__Problem requirements__. Repeat, exactly and with no pictures, the lines that run from the beginning of the entries through the line containing "different concerns about consumers. It’s".

(Transcribed page contents)

....................

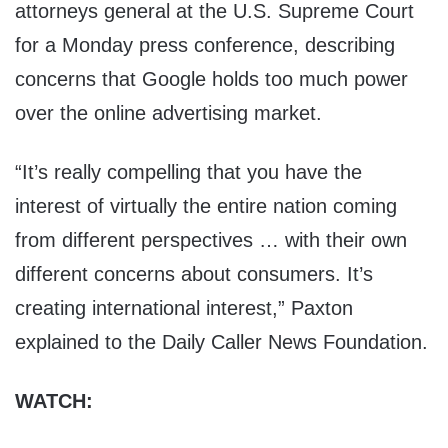
attorneys general at the U.S. Supreme Court
for a Monday press conference, describing
concerns that Google holds too much power
over the online advertising market.
“It’s really compelling that you have the
interest of virtually the entire nation coming
from different perspectives … with their own
different concerns about consumers. It’s
creating international interest,” Paxton
explained to the Daily Caller News Foundation.
WATCH:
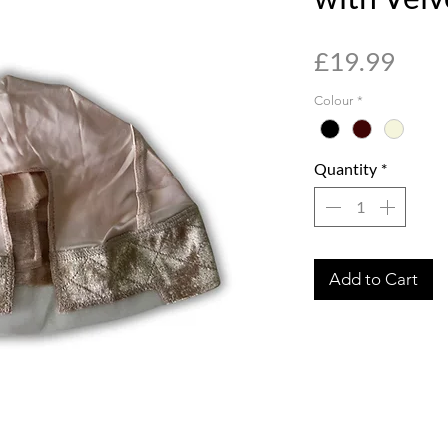
Pric
£19.99
Colour
*
Quantity
*
Add to Cart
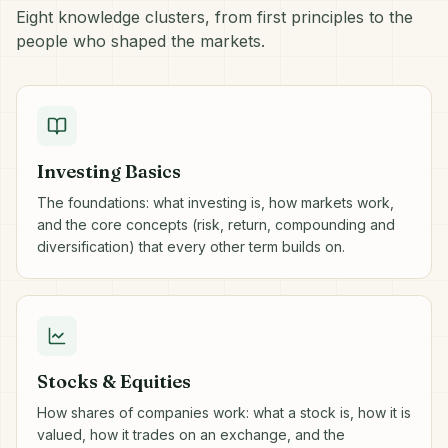
Eight knowledge clusters, from first principles to the
people who shaped the markets.
Investing Basics
The foundations: what investing is, how markets work,
and the core concepts (risk, return, compounding and
diversification) that every other term builds on.
Stocks & Equities
How shares of companies work: what a stock is, how it is
valued, how it trades on an exchange, and the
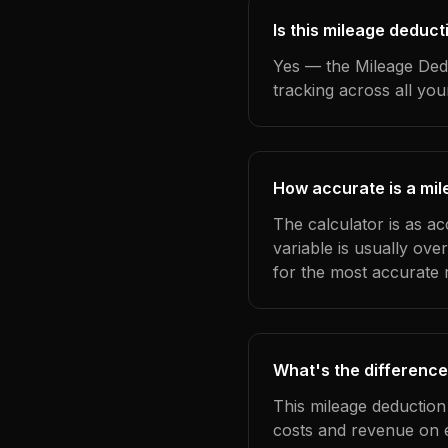
Is this mileage deduct
Yes — the Mileage Dedu
tracking across all yo
How accurate is a mil
The calculator is as ac
variable is usually ov
for the most accurate r
What's the difference
This mileage deduction
costs and revenue on 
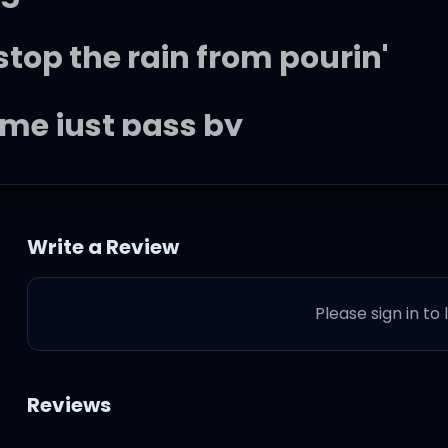
stop the rain from pourin'
ime just pass by
et go)
Write a Review
Please sign in to
e
Reviews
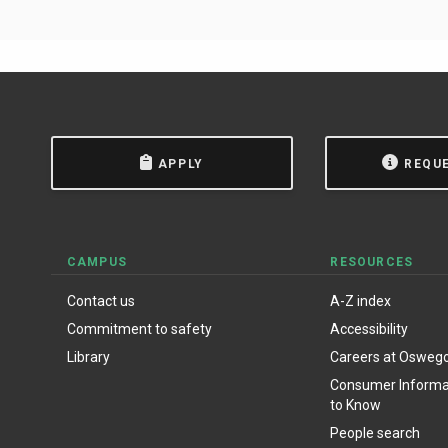
APPLY
REQU
CAMPUS
RESOURCES
Contact us
A-Z index
Commitment to safety
Accessibility
Library
Careers at Osweg
Consumer Informat
to Know
People search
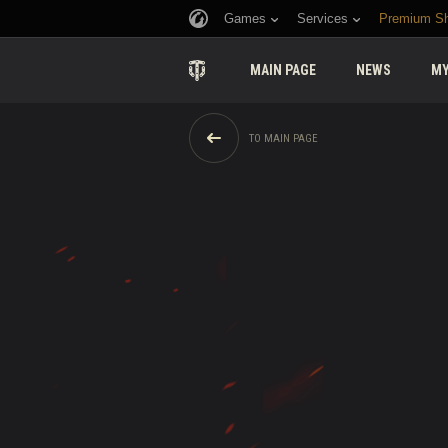
Games
Services
Premium S
MAIN PAGE
NEWS
MY
TO MAIN PAGE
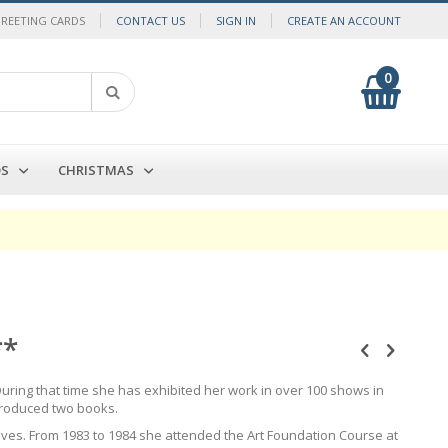
GREETING CARDS
CONTACT US
SIGN IN
CREATE AN ACCOUNT
0
My Cart
Search
DS
CHRISTMAS
**
uring that time she has exhibited her work in over 100 shows in
produced two books.
lives. From 1983 to 1984 she attended the Art Foundation Course at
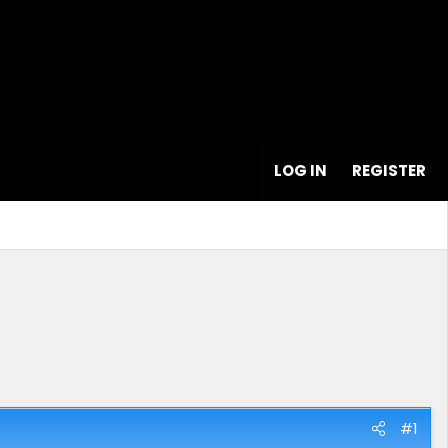
LOG IN
REGISTER
#1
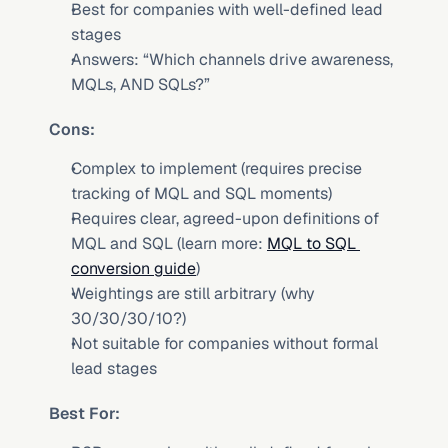
Best for companies with well-defined lead 
stages
Answers: “Which channels drive awareness, 
MQLs, AND SQLs?”
Cons:
Complex to implement (requires precise 
tracking of MQL and SQL moments)
Requires clear, agreed-upon definitions of 
MQL and SQL (learn more: 
MQL to SQL 
conversion guide
)
Weightings are still arbitrary (why 
30/30/30/10?)
Not suitable for companies without formal 
lead stages
Best For:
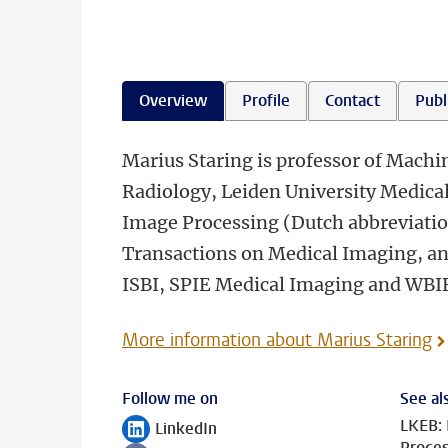
Overview
Profile
Contact
Publ
Marius Staring is professor of Machi
Radiology, Leiden University Medical
Image Processing (Dutch abbreviation
Transactions on Medical Imaging, a
ISBI, SPIE Medical Imaging and WBI
More information about Marius Staring
Follow me on
See al
LKEB: 
LinkedIn
Follow on
Proces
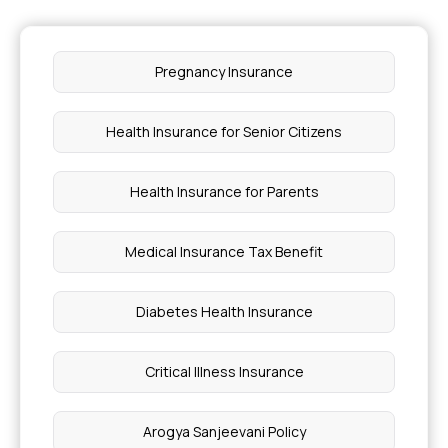
Pregnancy Insurance
Health Insurance for Senior Citizens
Health Insurance for Parents
Medical Insurance Tax Benefit
Diabetes Health Insurance
Critical Illness Insurance
Arogya Sanjeevani Policy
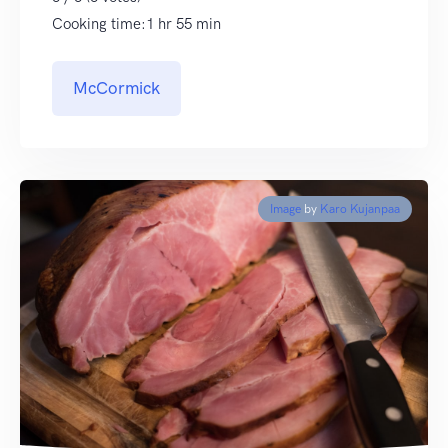
Cooking time:1 hr 55 min
McCormick
Image
by
Karo Kujanpaa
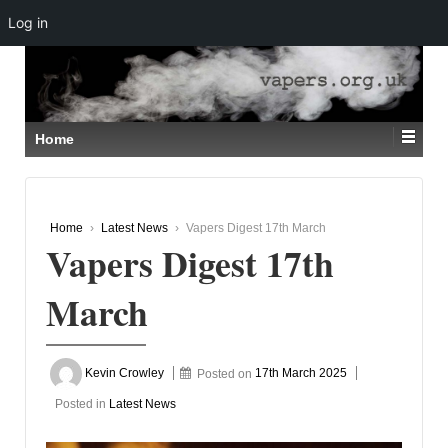
Log in
↓
SKIP
TO
MAIN
CONTENT
Home
Home
›
Latest News
›
Vapers Digest 17th March
Vapers Digest 17th
March
Kevin Crowley
Posted on
17th March 2025
Posted in
Latest News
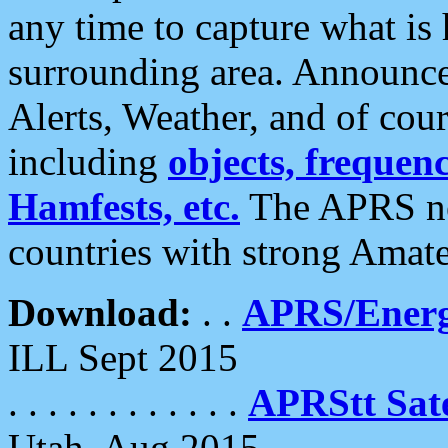
any time to capture what is
surrounding area. Announce
Alerts, Weather, and of cours
including
objects, frequenci
Hamfests, etc.
The APRS ne
countries with strong Amat
Download:
. .
APRS/Energ
ILL Sept 2015
. . . . . . . . . . . .
APRStt Sate
Utah, Aug 2015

....................

__Task answer__.
attorneys general at the U.S. Supreme Court
for a Monday press conference, describing
concerns that Google holds too much power
over the online advertising market.
“It’s really compelling that you have the
interest of virtually the entire nation coming
from different perspectives … with their own
different concerns about consumers. It’s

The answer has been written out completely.